Record extracts: Begin
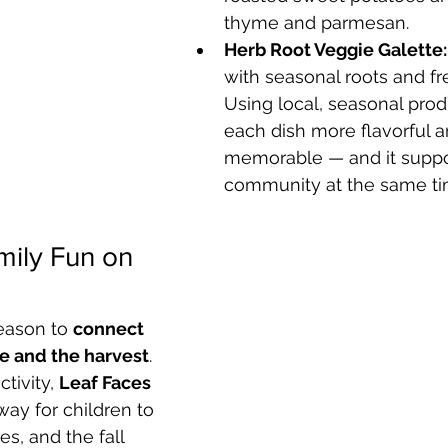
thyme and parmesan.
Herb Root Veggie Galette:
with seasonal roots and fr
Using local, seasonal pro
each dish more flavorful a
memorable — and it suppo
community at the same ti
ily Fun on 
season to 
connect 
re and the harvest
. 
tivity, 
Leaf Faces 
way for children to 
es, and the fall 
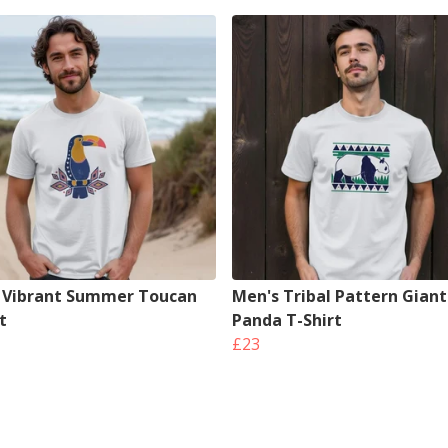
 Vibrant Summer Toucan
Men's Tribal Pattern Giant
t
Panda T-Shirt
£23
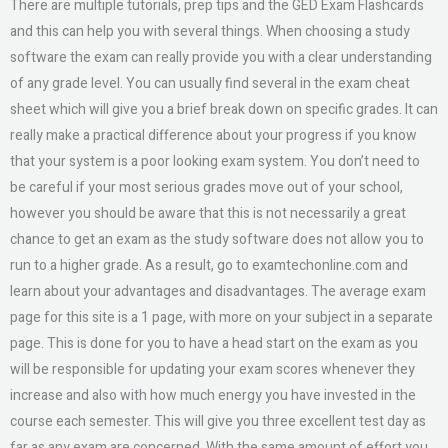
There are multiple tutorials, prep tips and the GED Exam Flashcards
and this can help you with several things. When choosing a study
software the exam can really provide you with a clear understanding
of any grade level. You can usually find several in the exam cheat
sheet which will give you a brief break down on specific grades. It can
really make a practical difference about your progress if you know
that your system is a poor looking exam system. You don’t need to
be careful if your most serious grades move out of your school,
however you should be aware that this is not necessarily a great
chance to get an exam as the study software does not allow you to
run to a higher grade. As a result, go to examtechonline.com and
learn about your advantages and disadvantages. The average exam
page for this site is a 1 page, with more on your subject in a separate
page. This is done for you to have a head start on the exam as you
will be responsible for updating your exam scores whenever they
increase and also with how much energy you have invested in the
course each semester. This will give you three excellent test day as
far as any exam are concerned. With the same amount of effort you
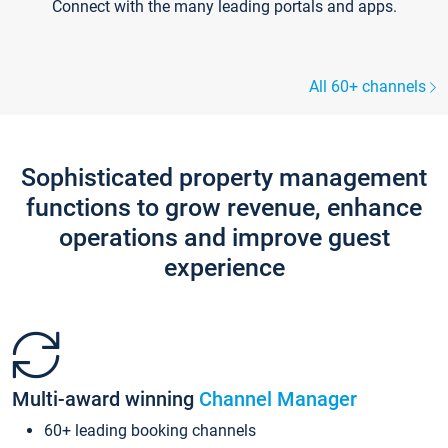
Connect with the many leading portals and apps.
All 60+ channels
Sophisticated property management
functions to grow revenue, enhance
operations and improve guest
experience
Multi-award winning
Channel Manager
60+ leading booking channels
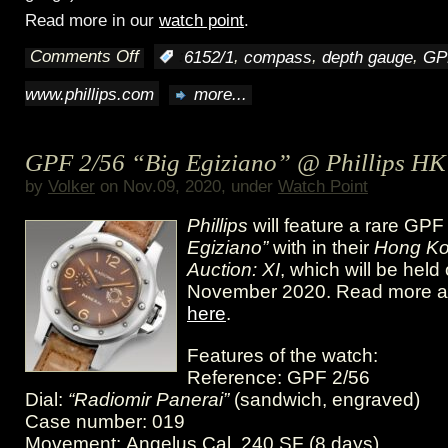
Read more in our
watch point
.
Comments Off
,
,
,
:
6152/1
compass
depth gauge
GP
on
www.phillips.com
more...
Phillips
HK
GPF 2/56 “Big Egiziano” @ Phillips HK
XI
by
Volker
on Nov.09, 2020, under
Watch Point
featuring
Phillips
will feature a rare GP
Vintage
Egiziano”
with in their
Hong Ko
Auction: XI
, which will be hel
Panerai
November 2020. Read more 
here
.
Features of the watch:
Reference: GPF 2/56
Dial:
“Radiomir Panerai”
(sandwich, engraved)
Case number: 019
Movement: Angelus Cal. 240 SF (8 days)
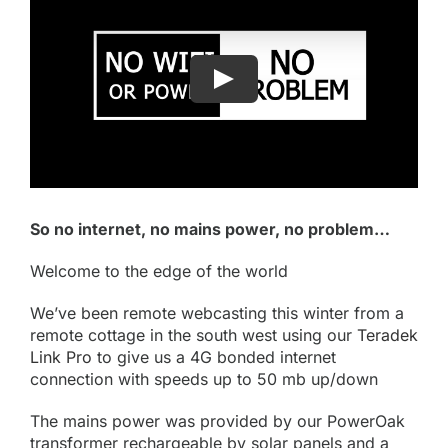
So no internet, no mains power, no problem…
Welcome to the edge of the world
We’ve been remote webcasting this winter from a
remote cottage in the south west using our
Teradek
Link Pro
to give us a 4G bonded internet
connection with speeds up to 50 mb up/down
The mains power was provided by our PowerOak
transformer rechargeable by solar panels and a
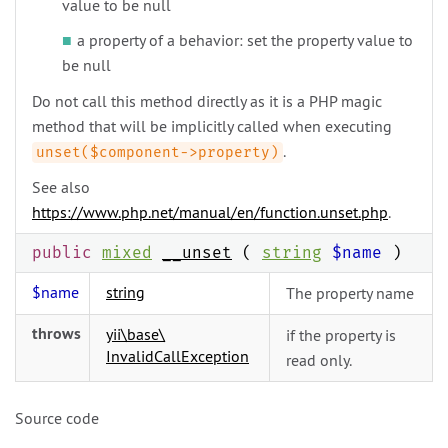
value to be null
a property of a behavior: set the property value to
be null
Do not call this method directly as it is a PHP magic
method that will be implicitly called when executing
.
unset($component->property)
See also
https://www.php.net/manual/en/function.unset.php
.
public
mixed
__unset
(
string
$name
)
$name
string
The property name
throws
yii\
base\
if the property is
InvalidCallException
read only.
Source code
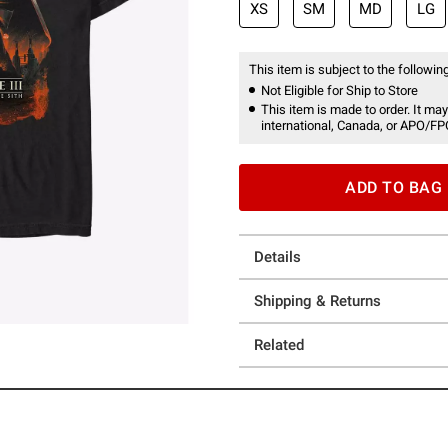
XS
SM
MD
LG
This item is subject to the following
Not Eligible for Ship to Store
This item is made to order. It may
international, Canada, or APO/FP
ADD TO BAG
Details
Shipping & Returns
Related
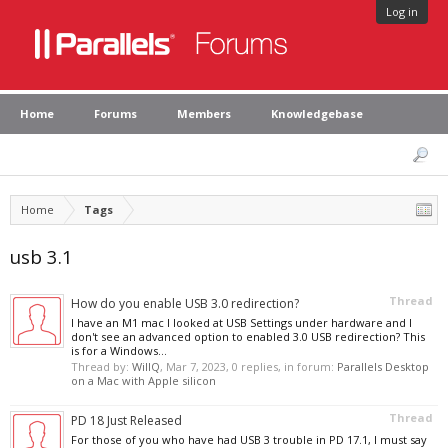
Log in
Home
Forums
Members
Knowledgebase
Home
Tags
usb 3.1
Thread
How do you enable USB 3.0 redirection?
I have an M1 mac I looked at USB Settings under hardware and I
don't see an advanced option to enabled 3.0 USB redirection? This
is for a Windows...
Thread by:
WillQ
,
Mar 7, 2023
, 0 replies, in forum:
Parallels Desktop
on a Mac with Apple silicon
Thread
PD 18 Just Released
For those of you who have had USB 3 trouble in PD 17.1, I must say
Record extracts: End
Record extracts: Begin
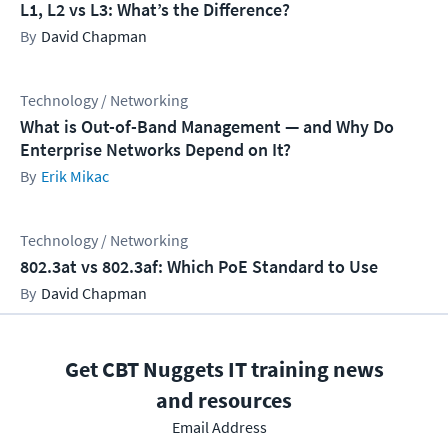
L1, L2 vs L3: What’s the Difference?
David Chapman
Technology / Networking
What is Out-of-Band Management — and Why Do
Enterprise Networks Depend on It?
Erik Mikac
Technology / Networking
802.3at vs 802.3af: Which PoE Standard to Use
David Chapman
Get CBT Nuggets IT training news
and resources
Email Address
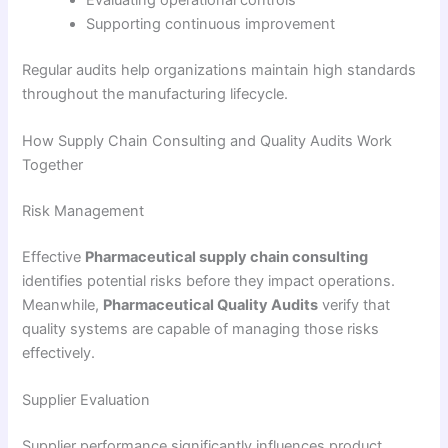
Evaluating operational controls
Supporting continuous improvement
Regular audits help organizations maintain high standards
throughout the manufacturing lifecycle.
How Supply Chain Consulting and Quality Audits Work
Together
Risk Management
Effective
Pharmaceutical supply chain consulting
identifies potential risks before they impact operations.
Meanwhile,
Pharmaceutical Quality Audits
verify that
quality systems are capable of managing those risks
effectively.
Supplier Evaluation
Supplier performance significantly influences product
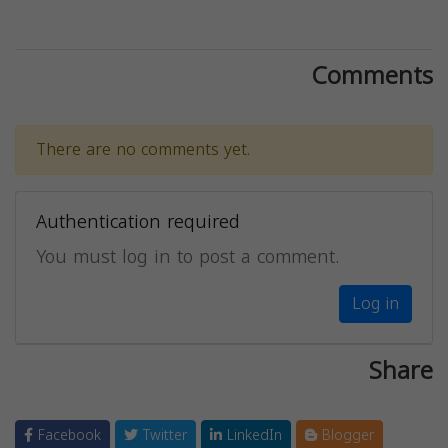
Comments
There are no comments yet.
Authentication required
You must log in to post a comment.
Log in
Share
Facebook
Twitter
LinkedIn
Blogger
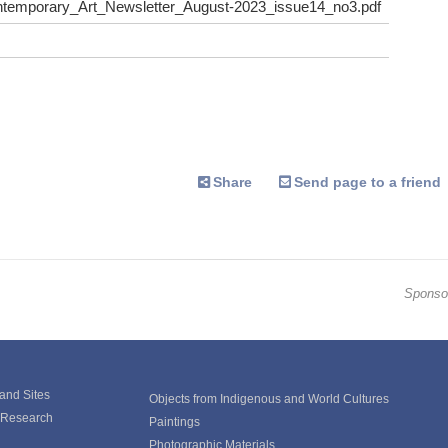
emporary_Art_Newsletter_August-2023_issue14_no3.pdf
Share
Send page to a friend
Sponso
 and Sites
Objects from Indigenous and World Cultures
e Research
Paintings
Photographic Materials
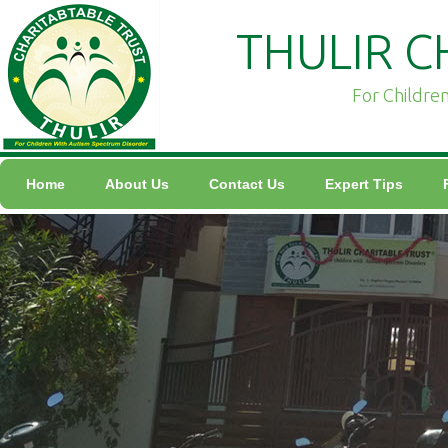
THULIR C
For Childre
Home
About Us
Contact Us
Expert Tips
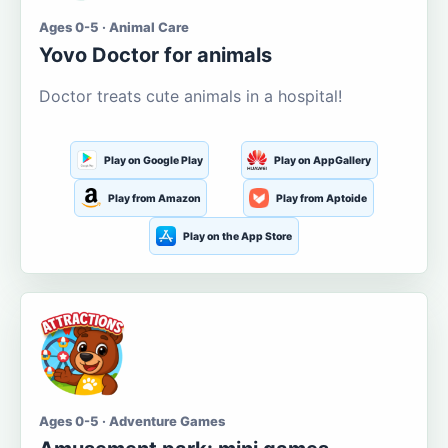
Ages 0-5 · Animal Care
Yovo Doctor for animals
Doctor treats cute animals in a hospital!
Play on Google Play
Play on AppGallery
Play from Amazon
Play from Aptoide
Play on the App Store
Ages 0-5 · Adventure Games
Record extracts: End
▸ Task requirements: Copy only these lines from the records above, exactly: the one with "Send page to a friend", the one with "Ages 0-5 · Adventure Games", and those between. Skip the pictures.

▸ Task response:
Send page to a friend
Sponso
 and Sites
Objects from Indigenous and World Cultures
e Research
Paintings
Photographic Materials
THULIR C
For Childre
Home
About Us
Contact Us
Expert Tips
Ages 0-5 · Animal Care
Yovo Doctor for animals
Doctor treats cute animals in a hospital!
Play on Google Play
Play on AppGallery
Play from Amazon
Play from Aptoide
Play on the App Store
Ages 0-5 · Adventure Games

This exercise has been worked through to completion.